Es así como en 1630, la urbe contaba con apenas 140 mil habitantes, y se efectuaban representaciones ¡en cuatro teatros de ópera al mismo tiempo! Fue entonces que la fama del compositor descendió definitivamente de cortes y curias, para mezclarse con la vida de la gente.

Las óperas de Monteverdi tuvieron gran acogida y constituyeron el inicio de la llamada Escuela Veneciana. ‘‘Adone’’ subió a escena en 1636, mientras que ‘‘Arianna’’ se presentó en 1639 (o 1640) con gran éxito. La siguió, en 1641, ‘‘Bodas de Eneas con Lavinia’’, que también desapareció.

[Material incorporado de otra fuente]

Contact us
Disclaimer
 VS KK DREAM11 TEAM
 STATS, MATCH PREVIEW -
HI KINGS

Distinto es el caso de ‘‘Il ritorno d’Ulisse in patria’’ (1641) y ‘‘L’Incoronazione di Poppea’’ (1642), que en Europa se representan hasta hoy con frecuencia. Entre la terminal Poppea y el lejano ‘‘Orfeo’’ hay definitivas diferencias:
la cuerda adquirió una mayor importancia dentro del grupo instrumental y los extensos recitativos fueron reemplazados por formas ariosas.

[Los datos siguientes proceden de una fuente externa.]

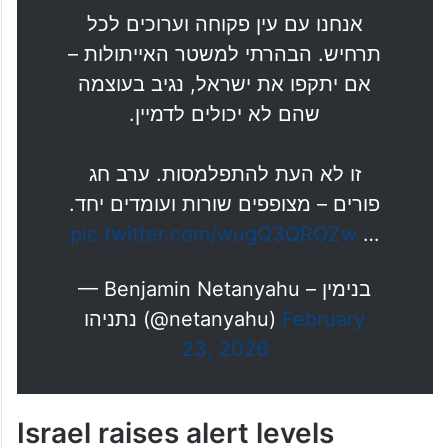
אני אומר לכם בצורה ברורה: ישראל
מעולם לא הייתה חזקה יותר. הברית
עם ארה״ב מעולם לא הייתה הדוקה
יותר.
אנחנו עם עין פקוחה וערוכים לכל
תרחיש. הבהרתי למשטר האייתולות –
אם יתקפו את ישראל, נגיב בעוצמה
שהם לא יכולים לדמיין.
זו לא העת להתפלמסות. ערב חג
פורים – מצופפים שורות ועומדים יחד.
pic.twitter.com/wugQ3QROZw
…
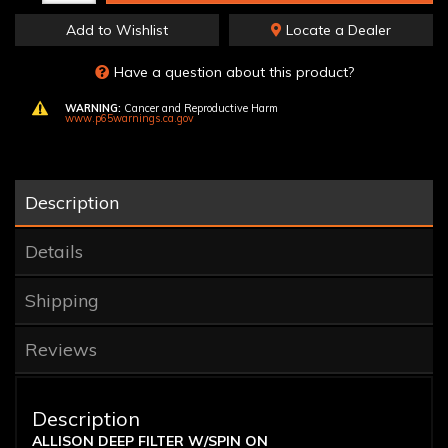
Add to Wishlist
Locate a Dealer
Have a question about this product?
WARNING:
Cancer and Reproductive Harm
www.p65warnings.ca.gov
Description
Details
Shipping
Reviews
Description
ALLISON DEEP FILTER W/SPIN ON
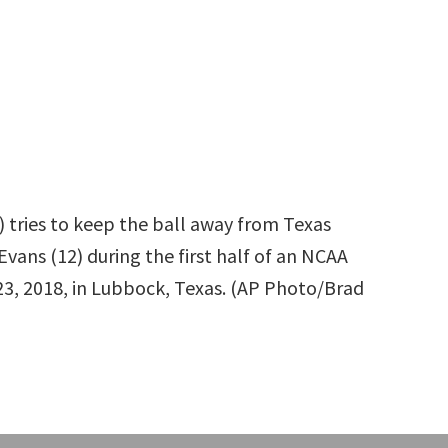
 tries to keep the ball away from Texas
vans (12) during the first half of an NCAA
23, 2018, in Lubbock, Texas. (AP Photo/Brad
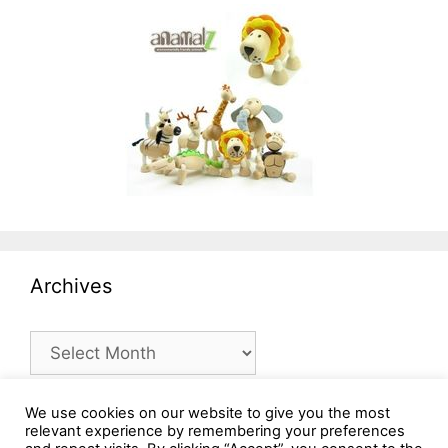
Archives
Archives
We use cookies on our website to give you the most
relevant experience by remembering your preferences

Monteverdi prefirió la poesía y puso sobre la escena a Ariadna para cantar su soledad. Dijo que siempre fue buena virtud una justa piedad y pidió que no le negaran la mirada y la sonrisa. Conmovió las paredes de basílicas, claustros, catedrales y palacios, se concentró en profunda oración para intuir las ‘‘Vísperas de la Beata Virgen’’ e hizo que Apolo volviera a tocar a Orfeo. Y retornó sobre Ariadna para seguir en ella llorando a su esposa, esperando encontrar, en ese mismo llanto, la suave consolación de María. Así, renovó su pena hasta el cansancio, insistiendo en un dolor que por verdadero traspasa los siglos y nos hiere: Esa es la suerte de quien demasiado ama y se fía.